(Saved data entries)
╭──
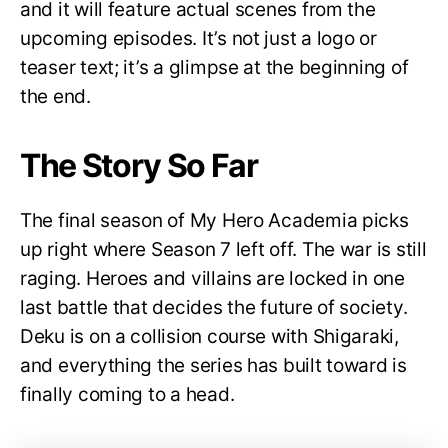
and it will feature actual scenes from the
upcoming episodes. It’s not just a logo or
teaser text; it’s a glimpse at the beginning of
the end.
The Story So Far
The final season of My Hero Academia picks
up right where Season 7 left off. The war is still
raging. Heroes and villains are locked in one
last battle that decides the future of society.
Deku is on a collision course with Shigaraki,
and everything the series has built toward is
finally coming to a head.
╰──
Return the data exactly as it stands, minus the pictures.

- [Final answer]:
and it will feature actual scenes from the
upcoming episodes. It’s not just a logo or
teaser text; it’s a glimpse at the beginning of
the end.
The Story So Far
The final season of My Hero Academia picks
up right where Season 7 left off. The war is still
raging. Heroes and villains are locked in one
last battle that decides the future of society.
Deku is on a collision course with Shigaraki,
and everything the series has built toward is
finally coming to a head.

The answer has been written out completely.